» Your goal: Begin at the line containing "Anzeigenmarkt" in the data below and go on through the line containing "Sulawesi Tenggara, yang", repeating each line exactly; include both ends and no other line.

» Dataset records:
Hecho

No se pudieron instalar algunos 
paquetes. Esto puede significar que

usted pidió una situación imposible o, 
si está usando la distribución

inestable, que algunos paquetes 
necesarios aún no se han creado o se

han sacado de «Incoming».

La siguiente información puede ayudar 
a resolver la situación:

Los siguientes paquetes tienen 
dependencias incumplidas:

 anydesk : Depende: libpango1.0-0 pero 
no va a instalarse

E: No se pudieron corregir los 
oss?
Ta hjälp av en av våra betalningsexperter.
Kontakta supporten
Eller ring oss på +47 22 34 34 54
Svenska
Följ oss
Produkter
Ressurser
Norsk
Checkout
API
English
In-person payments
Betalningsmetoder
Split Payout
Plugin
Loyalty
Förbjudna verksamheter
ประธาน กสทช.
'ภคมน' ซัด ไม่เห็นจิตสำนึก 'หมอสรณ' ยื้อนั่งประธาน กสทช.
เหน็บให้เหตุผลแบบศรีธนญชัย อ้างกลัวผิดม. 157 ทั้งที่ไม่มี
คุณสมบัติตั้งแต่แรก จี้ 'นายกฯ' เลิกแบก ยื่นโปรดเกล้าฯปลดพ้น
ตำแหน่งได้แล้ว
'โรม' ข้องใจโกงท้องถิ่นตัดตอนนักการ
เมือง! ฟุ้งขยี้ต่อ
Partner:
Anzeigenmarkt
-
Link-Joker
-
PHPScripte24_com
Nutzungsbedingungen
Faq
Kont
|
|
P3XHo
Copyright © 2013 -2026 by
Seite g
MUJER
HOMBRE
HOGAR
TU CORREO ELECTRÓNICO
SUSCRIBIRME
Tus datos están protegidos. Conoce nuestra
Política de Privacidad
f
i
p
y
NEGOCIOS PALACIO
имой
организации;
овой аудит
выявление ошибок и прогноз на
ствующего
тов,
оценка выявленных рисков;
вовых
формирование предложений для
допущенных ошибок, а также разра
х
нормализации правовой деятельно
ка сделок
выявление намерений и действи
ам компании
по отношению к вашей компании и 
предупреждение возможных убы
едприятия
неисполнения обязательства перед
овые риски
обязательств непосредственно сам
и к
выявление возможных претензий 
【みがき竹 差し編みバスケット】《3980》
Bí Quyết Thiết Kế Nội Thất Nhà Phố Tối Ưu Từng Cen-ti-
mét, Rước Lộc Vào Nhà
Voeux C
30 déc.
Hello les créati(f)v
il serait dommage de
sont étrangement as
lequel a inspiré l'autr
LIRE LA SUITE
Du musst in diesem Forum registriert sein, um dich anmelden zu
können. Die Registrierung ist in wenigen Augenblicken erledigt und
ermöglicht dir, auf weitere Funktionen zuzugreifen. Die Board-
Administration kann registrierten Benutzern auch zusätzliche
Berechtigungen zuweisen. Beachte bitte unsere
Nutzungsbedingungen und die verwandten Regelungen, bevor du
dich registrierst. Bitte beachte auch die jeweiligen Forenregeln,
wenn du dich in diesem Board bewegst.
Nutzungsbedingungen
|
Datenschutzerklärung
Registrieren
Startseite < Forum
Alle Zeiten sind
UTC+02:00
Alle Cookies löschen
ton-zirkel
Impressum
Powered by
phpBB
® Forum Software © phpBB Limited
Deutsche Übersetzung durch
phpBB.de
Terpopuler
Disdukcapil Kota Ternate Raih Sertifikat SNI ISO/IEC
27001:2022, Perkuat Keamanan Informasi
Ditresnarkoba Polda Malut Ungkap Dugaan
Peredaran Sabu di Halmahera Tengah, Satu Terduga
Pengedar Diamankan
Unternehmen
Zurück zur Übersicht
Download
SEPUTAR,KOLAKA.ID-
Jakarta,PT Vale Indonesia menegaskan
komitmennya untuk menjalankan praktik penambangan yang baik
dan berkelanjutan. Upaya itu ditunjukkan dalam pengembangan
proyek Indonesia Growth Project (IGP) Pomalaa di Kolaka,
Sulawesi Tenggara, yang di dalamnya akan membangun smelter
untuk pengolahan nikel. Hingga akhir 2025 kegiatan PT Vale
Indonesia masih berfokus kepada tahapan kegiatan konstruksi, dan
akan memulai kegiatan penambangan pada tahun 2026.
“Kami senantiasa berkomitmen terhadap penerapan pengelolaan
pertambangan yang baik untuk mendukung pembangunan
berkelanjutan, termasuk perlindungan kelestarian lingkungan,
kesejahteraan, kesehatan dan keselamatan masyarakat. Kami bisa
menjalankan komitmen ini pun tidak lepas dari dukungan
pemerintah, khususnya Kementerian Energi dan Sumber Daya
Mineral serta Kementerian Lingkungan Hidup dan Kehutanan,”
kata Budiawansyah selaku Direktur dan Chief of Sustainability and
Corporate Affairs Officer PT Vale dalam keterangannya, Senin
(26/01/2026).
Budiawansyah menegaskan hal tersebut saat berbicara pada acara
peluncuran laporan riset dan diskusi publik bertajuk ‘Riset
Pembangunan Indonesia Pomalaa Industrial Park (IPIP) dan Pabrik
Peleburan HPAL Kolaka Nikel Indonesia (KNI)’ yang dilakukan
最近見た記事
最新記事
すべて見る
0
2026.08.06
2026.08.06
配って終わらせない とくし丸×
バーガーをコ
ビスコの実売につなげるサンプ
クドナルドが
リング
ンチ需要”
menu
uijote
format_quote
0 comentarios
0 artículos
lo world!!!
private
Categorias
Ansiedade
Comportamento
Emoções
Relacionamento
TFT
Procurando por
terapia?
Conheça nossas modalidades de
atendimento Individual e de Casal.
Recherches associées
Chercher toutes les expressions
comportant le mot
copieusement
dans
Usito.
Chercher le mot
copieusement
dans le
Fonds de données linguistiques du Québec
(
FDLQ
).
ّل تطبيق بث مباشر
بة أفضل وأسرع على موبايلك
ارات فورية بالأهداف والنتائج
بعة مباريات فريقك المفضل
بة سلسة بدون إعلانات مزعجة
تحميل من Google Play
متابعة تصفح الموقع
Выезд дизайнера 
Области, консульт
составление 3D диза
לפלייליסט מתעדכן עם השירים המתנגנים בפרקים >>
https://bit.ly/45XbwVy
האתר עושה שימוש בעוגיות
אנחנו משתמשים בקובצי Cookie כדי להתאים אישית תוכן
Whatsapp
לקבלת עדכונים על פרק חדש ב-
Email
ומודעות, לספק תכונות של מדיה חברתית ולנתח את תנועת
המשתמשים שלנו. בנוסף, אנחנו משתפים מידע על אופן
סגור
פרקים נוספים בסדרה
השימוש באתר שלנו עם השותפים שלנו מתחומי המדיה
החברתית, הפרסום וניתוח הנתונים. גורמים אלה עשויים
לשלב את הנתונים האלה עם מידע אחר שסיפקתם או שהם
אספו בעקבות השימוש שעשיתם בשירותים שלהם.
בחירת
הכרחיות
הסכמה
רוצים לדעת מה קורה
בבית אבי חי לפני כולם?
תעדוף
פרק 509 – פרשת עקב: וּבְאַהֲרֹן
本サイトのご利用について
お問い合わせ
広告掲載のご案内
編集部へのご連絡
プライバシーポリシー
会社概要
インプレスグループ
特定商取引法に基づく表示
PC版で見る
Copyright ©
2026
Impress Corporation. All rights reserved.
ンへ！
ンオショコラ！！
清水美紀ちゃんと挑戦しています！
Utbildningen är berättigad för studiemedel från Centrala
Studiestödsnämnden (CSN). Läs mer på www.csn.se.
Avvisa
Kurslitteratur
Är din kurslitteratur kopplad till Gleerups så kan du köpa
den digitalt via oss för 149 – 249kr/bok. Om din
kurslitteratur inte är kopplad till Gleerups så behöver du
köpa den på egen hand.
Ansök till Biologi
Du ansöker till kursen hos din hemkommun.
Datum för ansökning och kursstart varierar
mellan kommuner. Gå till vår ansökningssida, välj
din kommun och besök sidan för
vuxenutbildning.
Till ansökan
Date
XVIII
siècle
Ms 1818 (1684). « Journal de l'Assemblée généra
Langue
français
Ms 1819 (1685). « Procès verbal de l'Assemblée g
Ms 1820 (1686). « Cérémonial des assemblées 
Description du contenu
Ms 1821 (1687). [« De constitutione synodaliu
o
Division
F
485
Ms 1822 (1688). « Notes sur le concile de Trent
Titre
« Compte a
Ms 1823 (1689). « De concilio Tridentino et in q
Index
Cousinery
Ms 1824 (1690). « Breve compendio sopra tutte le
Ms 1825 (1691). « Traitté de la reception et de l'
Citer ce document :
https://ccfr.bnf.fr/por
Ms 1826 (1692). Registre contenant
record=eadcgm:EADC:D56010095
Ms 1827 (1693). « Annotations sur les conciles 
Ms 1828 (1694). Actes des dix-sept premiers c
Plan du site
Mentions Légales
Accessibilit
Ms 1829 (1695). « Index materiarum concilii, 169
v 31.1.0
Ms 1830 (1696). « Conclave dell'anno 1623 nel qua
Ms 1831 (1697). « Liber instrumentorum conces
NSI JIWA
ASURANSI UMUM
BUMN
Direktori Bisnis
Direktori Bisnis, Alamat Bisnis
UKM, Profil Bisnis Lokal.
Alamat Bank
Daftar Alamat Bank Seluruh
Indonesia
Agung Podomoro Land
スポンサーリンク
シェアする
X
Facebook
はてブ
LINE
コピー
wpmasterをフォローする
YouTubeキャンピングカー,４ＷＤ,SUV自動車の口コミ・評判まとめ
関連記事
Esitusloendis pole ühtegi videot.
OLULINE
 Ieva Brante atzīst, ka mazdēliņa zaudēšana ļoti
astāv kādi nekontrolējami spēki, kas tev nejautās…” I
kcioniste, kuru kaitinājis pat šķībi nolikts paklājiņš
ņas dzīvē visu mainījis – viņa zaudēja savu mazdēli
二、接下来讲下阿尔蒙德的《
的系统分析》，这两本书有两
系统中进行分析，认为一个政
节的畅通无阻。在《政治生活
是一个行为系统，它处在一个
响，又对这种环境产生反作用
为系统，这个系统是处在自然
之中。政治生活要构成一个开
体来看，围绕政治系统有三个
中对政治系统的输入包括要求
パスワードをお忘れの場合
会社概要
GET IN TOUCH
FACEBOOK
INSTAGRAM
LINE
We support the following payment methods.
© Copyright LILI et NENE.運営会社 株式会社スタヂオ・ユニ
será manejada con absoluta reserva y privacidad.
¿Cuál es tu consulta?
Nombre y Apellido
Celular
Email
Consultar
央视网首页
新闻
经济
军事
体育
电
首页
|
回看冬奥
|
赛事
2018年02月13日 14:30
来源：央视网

» Answer below:
Anzeigenmarkt
-
Link-Joker
-
PHPScripte24_com
Nutzungsbedingungen
Faq
Kont
|
|
P3XHo
Copyright © 2013 -2026 by
Seite g
MUJER
HOMBRE
HOGAR
TU CORREO ELECTRÓNICO
SUSCRIBIRME
Tus datos están protegidos. Conoce nuestra
Política de Privacidad
f
i
p
y
NEGOCIOS PALACIO
имой
организации;
овой аудит
выявление ошибок и прогноз на
ствующего
тов,
оценка выявленных рисков;
вовых
формирование предложений для
допущенных ошибок, а также разра
х
нормализации правовой деятельно
ка сделок
выявление намерений и действи
ам компании
по отношению к вашей компании и 
предупреждение возможных убы
едприятия
неисполнения обязательства перед
овые риски
обязательств непосредственно сам
и к
выявление возможных претензий 
【みがき竹 差し編みバスケット】《3980》
Bí Quyết Thiết Kế Nội Thất Nhà Phố Tối Ưu Từng Cen-ti-
mét, Rước Lộc Vào Nhà
Voeux C
30 déc.
Hello les créati(f)v
il serait dommage de
sont étrangement as
lequel a inspiré l'autr
LIRE LA SUITE
Du musst in diesem Forum registriert sein, um dich anmelden zu
können. Die Registrierung ist in wenigen Augenblicken erledigt und
ermöglicht dir, auf weitere Funktionen zuzugreifen. Die Board-
Administration kann registrierten Benutzern auch zusätzliche
Berechtigungen zuweisen. Beachte bitte unsere
Nutzungsbedingungen und die verwandten Regelungen, bevor du
dich registrierst. Bitte beachte auch die jeweiligen Forenregeln,
wenn du dich in diesem Board bewegst.
Nutzungsbedingungen
|
Datenschutzerklärung
Registrieren
Startseite < Forum
Alle Zeiten sind
UTC+02:00
Alle Cookies löschen
ton-zirkel
Impressum
Powered by
phpBB
® Forum Software © phpBB Limited
Deutsche Übersetzung durch
phpBB.de
Terpopuler
Disdukcapil Kota Ternate Raih Sertifikat SNI ISO/IEC
27001:2022, Perkuat Keamanan Informasi
Ditresnarkoba Polda Malut Ungkap Dugaan
Peredaran Sabu di Halmahera Tengah, Satu Terduga
Pengedar Diamankan
Unternehmen
Zurück zur Übersicht
Download
SEPUTAR,KOLAKA.ID-
Jakarta,PT Vale Indonesia menegaskan
komitmennya untuk menjalankan praktik penambangan yang baik
dan berkelanjutan. Upaya itu ditunjukkan dalam pengembangan
proyek Indonesia Growth Project (IGP) Pomalaa di Kolaka,
Sulawesi Tenggara, yang di dalamnya akan membangun smelter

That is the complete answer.